Staff writer
A Santa Fe Trail researcher has identified a second “lost spring” in Marion County that was used by traders on the trail from 1821 to 1866. It is about a mile northeast of the present Lost Spring Station, which is two and a half miles west of Lost Springs. Lost Spring Station is on Cress Creek. The second spring is on Lyon Creek.
Steve Schmidt, president of the Cottonwood Crossing Chapter of the Santa Fe Trail Association, found old maps and aerial photos.
“They clearly confirm the Santa Fe Trail originally ran south-southwest from the Lyon Creek spring to present-day 330th Road, and then continued westward along 330th to present-day Tampa,” he said.
An early 1857 General Land Office survey map that laid out Kansas townships pinpoints the spring.
The surveyor made notes concerning Lost Springs Township and, particularly, this spring.
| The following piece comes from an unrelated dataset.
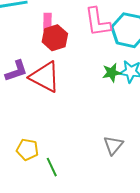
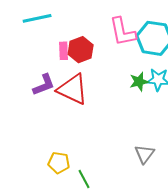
pink rectangle: (47, 22) -> (64, 51), moved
“There are some fine springs of fresh water in this township, and among their number is the spring known to all the Santa Fe traders and trains as the lost spring. It is situated in Section 16 near the center of the section. The spring affords fine fresh water.”
Lost Spring Station is in Section 17.
The Lyon Creek spring is included in an additional five acres the Kansas Historical Society’s Historic Site Board of Review has nominated to be included in the Lost Spring Station site. The 10-acre Lost Spring Station site was placed on the National Register of Historic Places in 1976.
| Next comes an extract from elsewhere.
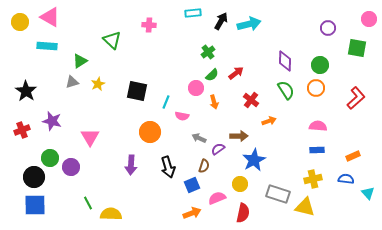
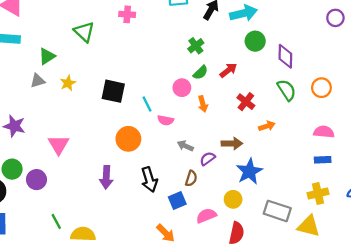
green circle: (320, 65) -> (255, 41), moved
cyan line: (166, 102) -> (147, 104), turned -48
orange arrow: (192, 213) -> (166, 233), moved, turned 66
Schmidt discovered that the earliest travelers along the trail stopped at the spring located along Lyon Creek. However, as the nature of trade and the types of travelers changed, a new route was created to bring travelers straight west to the Lost Spring Station.
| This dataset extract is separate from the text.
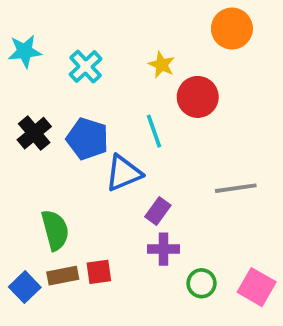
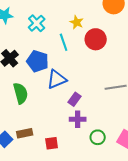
cyan line: (154, 131) -> (64, 42), moved
green semicircle: (55, 230) -> (21, 93), moved
red square: (99, 272) -> (52, 143), moved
Sometime after the end of the trail’s active use in 1866, the spring on Lyon Creek was forgotten, Schmidt said.
He said the later route, which basically followed present-day 340th Road, was used as a mail route from the Missouri River to Santa Fe beginning in 1850. By 1858, the mail route included weekly runs, at which time George Smith opportunistically established the Lost Spring Station, providing mail wagons with a place to obtain food and supplies and to change out stock.
Mervin Deines lives directly north of the Lost Spring Station along 350th Road. Cress Creek runs through his property. He said his place has a big spring on it, and many other smaller springs are in the area, but he wasn’t familiar with the Lyon Creek spring.